(INPUT RECORDS Opens)

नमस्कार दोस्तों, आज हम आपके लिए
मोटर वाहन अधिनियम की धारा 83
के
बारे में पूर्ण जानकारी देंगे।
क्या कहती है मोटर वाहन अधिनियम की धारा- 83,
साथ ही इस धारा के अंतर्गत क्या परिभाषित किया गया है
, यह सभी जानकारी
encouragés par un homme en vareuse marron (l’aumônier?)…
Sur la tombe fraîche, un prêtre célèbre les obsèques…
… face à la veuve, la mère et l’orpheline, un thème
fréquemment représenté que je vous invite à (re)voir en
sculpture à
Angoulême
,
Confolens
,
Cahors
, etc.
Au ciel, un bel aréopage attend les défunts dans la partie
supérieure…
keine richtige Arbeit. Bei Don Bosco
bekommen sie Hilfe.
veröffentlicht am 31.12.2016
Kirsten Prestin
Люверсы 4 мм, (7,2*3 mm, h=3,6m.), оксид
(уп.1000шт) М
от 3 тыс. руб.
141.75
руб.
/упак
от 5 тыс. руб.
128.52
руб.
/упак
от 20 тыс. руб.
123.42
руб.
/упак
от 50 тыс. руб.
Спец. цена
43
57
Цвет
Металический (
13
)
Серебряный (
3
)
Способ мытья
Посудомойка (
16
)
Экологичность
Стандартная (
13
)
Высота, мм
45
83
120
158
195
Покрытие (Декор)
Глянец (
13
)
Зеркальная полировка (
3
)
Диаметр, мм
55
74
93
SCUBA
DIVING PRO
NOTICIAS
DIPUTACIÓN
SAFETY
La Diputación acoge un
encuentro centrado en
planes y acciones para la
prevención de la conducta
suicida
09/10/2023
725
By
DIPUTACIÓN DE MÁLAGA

(INPUT RECORDS Closes)

Everything in the data should be copied exactly. Leave nothing out.

§ **EXERCISE SOLUTION**:
नमस्कार दोस्तों, आज हम आपके लिए
मोटर वाहन अधिनियम की धारा 83
के
बारे में पूर्ण जानकारी देंगे।
क्या कहती है मोटर वाहन अधिनियम की धारा- 83,
साथ ही इस धारा के अंतर्गत क्या परिभाषित किया गया है
, यह सभी जानकारी
encouragés par un homme en vareuse marron (l’aumônier?)…
Sur la tombe fraîche, un prêtre célèbre les obsèques…
… face à la veuve, la mère et l’orpheline, un thème
fréquemment représenté que je vous invite à (re)voir en
sculpture à
Angoulême
,
Confolens
,
Cahors
, etc.
Au ciel, un bel aréopage attend les défunts dans la partie
supérieure…
keine richtige Arbeit. Bei Don Bosco
bekommen sie Hilfe.
veröffentlicht am 31.12.2016
Kirsten Prestin
Люверсы 4 мм, (7,2*3 mm, h=3,6m.), оксид
(уп.1000шт) М
от 3 тыс. руб.
141.75
руб.
/упак
от 5 тыс. руб.
128.52
руб.
/упак
от 20 тыс. руб.
123.42
руб.
/упак
от 50 тыс. руб.
Спец. цена
43
57
Цвет
Металический (
13
)
Серебряный (
3
)
Способ мытья
Посудомойка (
16
)
Экологичность
Стандартная (
13
)
Высота, мм
45
83
120
158
195
Покрытие (Декор)
Глянец (
13
)
Зеркальная полировка (
3
)
Диаметр, мм
55
74
93
SCUBA
DIVING PRO
NOTICIAS
DIPUTACIÓN
SAFETY
La Diputación acoge un
encuentro centrado en
planes y acciones para la
prevención de la conducta
suicida
09/10/2023
725
By
DIPUTACIÓN DE MÁLAGA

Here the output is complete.